Some of our colleagues speaking earlier said: “What will happen after our meeting?” We just had a meeting of the Council for Culture and Art and, as you know, there we decided – this was also discussed there – to bring back a literature exam in schools. So I want to say that such meetings do have an impact, and influence the specific decisions that are discussed at such events.
That said, today’s event is undoubtedly unique judged by its participants. Let me repeat that there are teachers here, experts and businesspeople. But even the business they represent is not oil, gas or metals. They said there is a turnover of 6 billion, in the sense of oh, how much! In fact, that is not such a big turnover in business terms.

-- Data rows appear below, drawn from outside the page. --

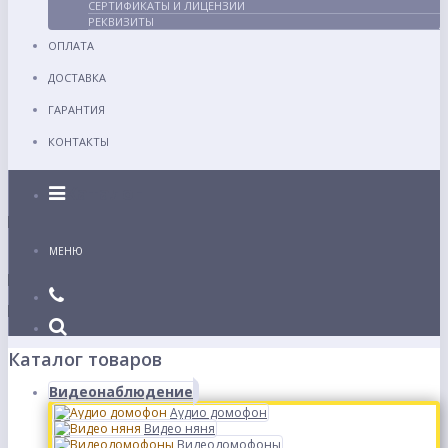
СЕРТИФИКАТЫ И ЛИЦЕНЗИИ
РЕКВИЗИТЫ
ОПЛАТА
ДОСТАВКА
ГАРАНТИЯ
КОНТАКТЫ
Каталог
МЕНЮ
Каталог товаров
Видеонаблюдение
Аудио домофон
Видео няня
Видеодомофоны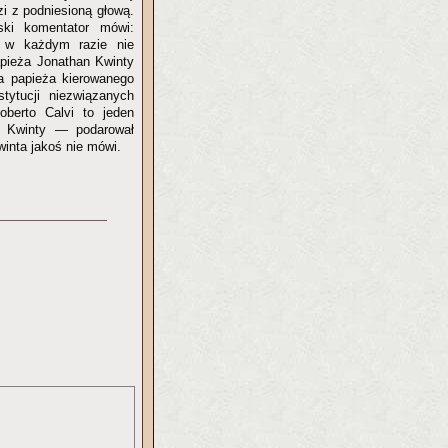
zi z podniesioną głową.
ski komentator mówi:
o w każdym razie nie
pieża Jonathan Kwinty
a papieża kierowanego
stytucji niezwiązanych
oberto Calvi to jeden
m Kwinty — podarował
winta jakoś nie mówi.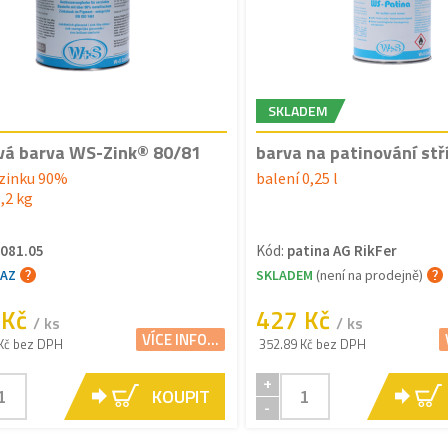
SKLADEM
vá barva WS-Zink® 80/81
barva na patinování stř
zinku 90%
balení 0,25 l
1,2 kg
081.05
Kód:
patina AG RikFer
TAZ
SKLADEM
(není na prodejně)
 Kč
427 Kč
/ ks
/ ks
VÍCE INFO...
Kč bez DPH
352.89 Kč bez DPH
+
KOUPIT
-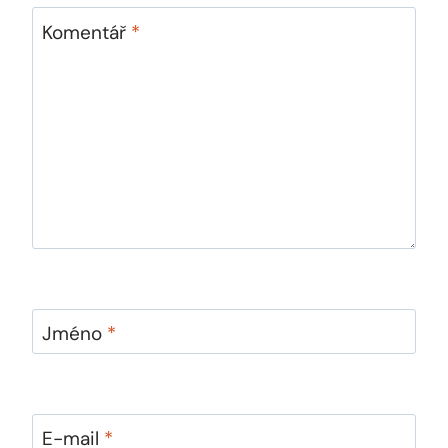
Komentář
*
Jméno
*
E-mail
*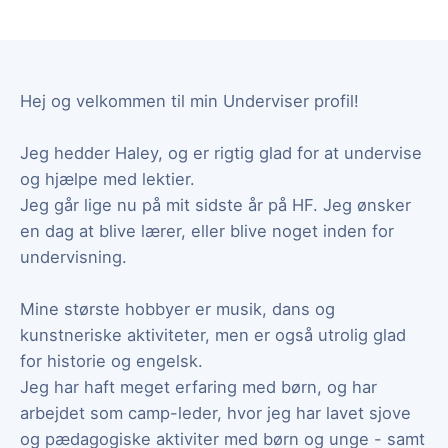
Hej og velkommen til min Underviser profil!
Jeg hedder Haley, og er rigtig glad for at undervise
og hjælpe med lektier.
Jeg går lige nu på mit sidste år på HF. Jeg ønsker
en dag at blive lærer, eller blive noget inden for
undervisning.
Mine største hobbyer er musik, dans og
kunstneriske aktiviteter, men er også utrolig glad
for historie og engelsk.
Jeg har haft meget erfaring med børn, og har
arbejdet som camp-leder, hvor jeg har lavet sjove
og pædagogiske aktiviter med børn og unge - samt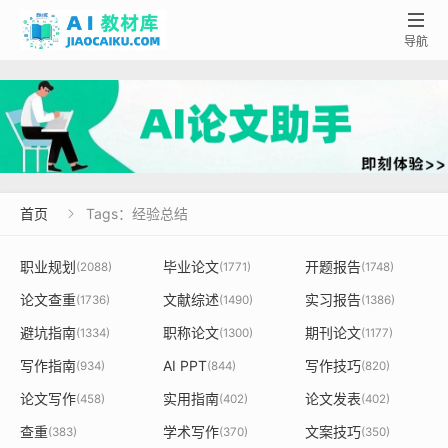

导航
首页
Tags：经验总结

职业规划
毕业论文
开题报告
(2088)
(1771)
(1748)
论文查重
文献综述
实习报告
(1736)
(1490)
(1386)
避坑指南
职称论文
期刊论文
(1334)
(1300)
(1177)
写作指南
AI PPT
写作技巧
(934)
(844)
(820)
论文写作
实用指南
论文发表
(458)
(402)
(402)
查重
学术写作
文案技巧
(383)
(370)
(350)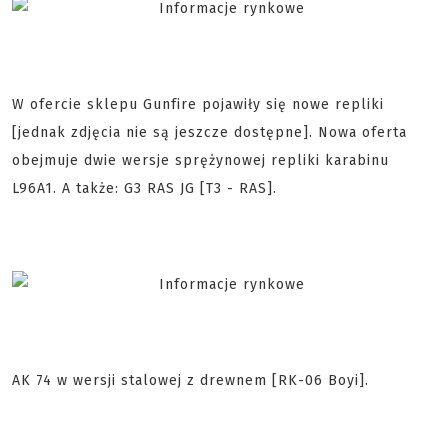
W ofercie sklepu Gunfire pojawiły się nowe repliki
[jednak zdjęcia nie są jeszcze dostępne]. Nowa oferta
obejmuje dwie wersje sprężynowej repliki karabinu
L96A1. A także: G3 RAS JG [T3 - RAS].
AK 74 w wersji stalowej z drewnem [RK-06 Boyi].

In general we can say that the people gathered here are devoted to their work. And your work has to do with Russian language and literature, everything that makes Russians Russian. This is what creates a large, diverse, multi-ethnic Russian world and maintains its status. And generally all this is done in fairly modest conditions and for modest – let’s say it openly – financial remuneration, and sometimes not even that.
Just now Mr Lermontov recalled his great ancestor, our great poet Mikhail Lermontov, and remembered that I already cited his words during the election campaign. Now thankfully there are no campaigns underway yet, but I would like to conclude our meeting with his words. Remember how he wrote in a well-known poem [Motherland (Rodina, 1841)]: “I love my Homeland, but with a strange love!”? Why is that? Because each of us has their own Russia, but we all share Russia too.
Thank you for your service to Russia!